[Records from a data source]

----------------

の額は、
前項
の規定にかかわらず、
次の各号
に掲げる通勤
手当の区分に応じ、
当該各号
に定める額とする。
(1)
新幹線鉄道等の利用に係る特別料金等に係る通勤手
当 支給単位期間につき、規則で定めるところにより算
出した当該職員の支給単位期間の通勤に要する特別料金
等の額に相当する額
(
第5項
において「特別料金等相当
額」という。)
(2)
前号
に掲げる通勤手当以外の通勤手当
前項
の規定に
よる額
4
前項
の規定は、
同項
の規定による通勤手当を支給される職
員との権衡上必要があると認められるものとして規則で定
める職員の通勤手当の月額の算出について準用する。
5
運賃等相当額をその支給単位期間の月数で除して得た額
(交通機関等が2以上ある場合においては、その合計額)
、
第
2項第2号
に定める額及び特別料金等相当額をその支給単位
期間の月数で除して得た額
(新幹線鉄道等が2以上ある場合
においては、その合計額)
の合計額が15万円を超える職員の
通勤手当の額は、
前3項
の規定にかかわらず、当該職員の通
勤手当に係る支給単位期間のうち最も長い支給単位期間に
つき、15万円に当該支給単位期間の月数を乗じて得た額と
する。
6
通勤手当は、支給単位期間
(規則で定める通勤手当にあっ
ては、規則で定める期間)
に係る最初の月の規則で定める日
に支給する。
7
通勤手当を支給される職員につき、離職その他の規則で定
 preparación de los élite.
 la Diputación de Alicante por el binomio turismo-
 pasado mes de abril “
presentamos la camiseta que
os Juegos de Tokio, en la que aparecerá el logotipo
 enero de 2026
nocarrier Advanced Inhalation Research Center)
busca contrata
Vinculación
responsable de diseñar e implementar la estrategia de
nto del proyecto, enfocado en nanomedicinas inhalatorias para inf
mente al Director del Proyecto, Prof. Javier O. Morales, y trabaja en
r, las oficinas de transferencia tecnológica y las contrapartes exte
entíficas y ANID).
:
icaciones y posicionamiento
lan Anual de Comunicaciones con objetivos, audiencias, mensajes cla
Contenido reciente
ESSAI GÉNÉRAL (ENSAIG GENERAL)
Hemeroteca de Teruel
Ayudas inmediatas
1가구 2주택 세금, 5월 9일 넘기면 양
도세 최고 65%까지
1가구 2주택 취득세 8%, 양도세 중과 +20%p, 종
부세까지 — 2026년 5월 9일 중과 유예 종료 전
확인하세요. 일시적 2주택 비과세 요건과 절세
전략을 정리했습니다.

----------------

#### [Work to be completed]
Using the records above, output exactly the lines from the first through the line that contains "員との権衡上必要があると認められるものとして規則で定", with both of those included.

#### [Task response]
の額は、
前項
の規定にかかわらず、
次の各号
に掲げる通勤
手当の区分に応じ、
当該各号
に定める額とする。
(1)
新幹線鉄道等の利用に係る特別料金等に係る通勤手
当 支給単位期間につき、規則で定めるところにより算
出した当該職員の支給単位期間の通勤に要する特別料金
等の額に相当する額
(
第5項
において「特別料金等相当
額」という。)
(2)
前号
に掲げる通勤手当以外の通勤手当
前項
の規定に
よる額
4
前項
の規定は、
同項
の規定による通勤手当を支給される職
員との権衡上必要があると認められるものとして規則で定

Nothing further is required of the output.